X-ray absorption spectroscopy (XAS) gives element-selective pair distances, while neutron pair distribution function (nPDF) analysis provides complementary contrast for light elements. Combining both with Reverse Monte Carlo simulation currently represents the most reliable structural analysis route.
Thin-film CCMats for coatings and electronics present an additional challenge: existing reference materials and measurement protocols designed for simple alloys do not transfer to multi-element films. BAM is actively developing Cantor alloy thin-film reference materials with thicknesses from 10 to 500 nm to address this gap.

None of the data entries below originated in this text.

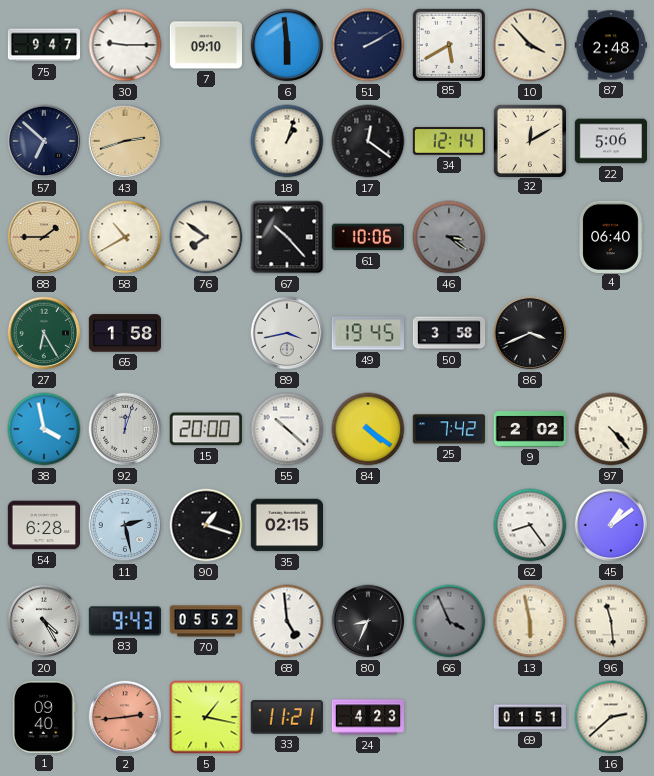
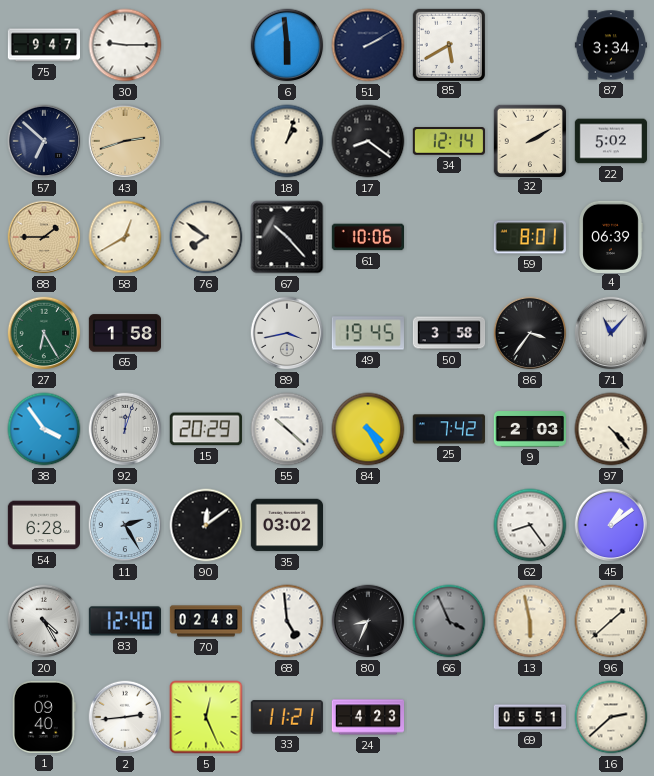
7: 09:10 -> none
10: 3:53 -> none
87: 2:48 -> 3:34
17: 12:21 -> 8:21
32: 12:10 -> 2:10
22: 5:06 -> 5:02
58: 10:40 -> 12:40
46: 3:21 -> none
59: none -> 8:01
4: 06:40 -> 06:39
86: 3:41 -> 3:36
71: none -> 11:07
38: 3:58 -> 3:54
15: 20:00 -> 20:29
84: 4:21 -> 4:25
9: 2:02 -> 2:03
11: 2:28 -> 2:25
90: 1:18 -> 12:09
35: 02:15 -> 03:02
83: 9:43 -> 12:40
70: 05:52 -> 02:48
96: 11:29 -> 1:38
2 dial: salmon -> white
5: 1:17 -> 12:26
69: 01:51 -> 05:51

Scalable synthesis is a third constraint. High-entropy semiconductors, for instance, typically require synthesis temperatures above 1000 °C. Recent work by Folgueras et al. demonstrated room-temperature solution synthesis of cubic Cs2MCl6 high-entropy halide perovskite single crystals, offering a potential path toward lower-energy processing routes.
The Road Ahead for Chemically Complex Materials
The perspective from Hickel and colleagues at BAM makes a clear case: the materials science community must integrate high-throughput experiments, machine learning, multimodal characterization, and CALPHAD-based thermodynamics into unified design workflows.
Read more about recent chemical engineering materials breakthroughs on the chemenggcalc research blog.
CCMats are not a single material class but a design philosophy. By choosing compositions that are tolerant to chemical fluctuations, substituting critical elements systematically, and treating defects as functional assets, engineers can access property combinations that dilute alloys simply cannot reach.
The next generation of wind turbine magnets, solid-state battery electrolytes, and radiation-resistant optical glass may all trace their origins to this expanding field.
For engineers working on composition screening and materials property calculations, the methods described in this paper offer a structured framework applicable across virtually every functional material category.
Original Research: Chemically complex materials enable sustainable high-performance materials — Hickel, T., Waske, A., Tehranchi, A., et al. Current Opinion in Solid State and Materials Science, 42 (2026) 101256. Open access under CC BY 4.0.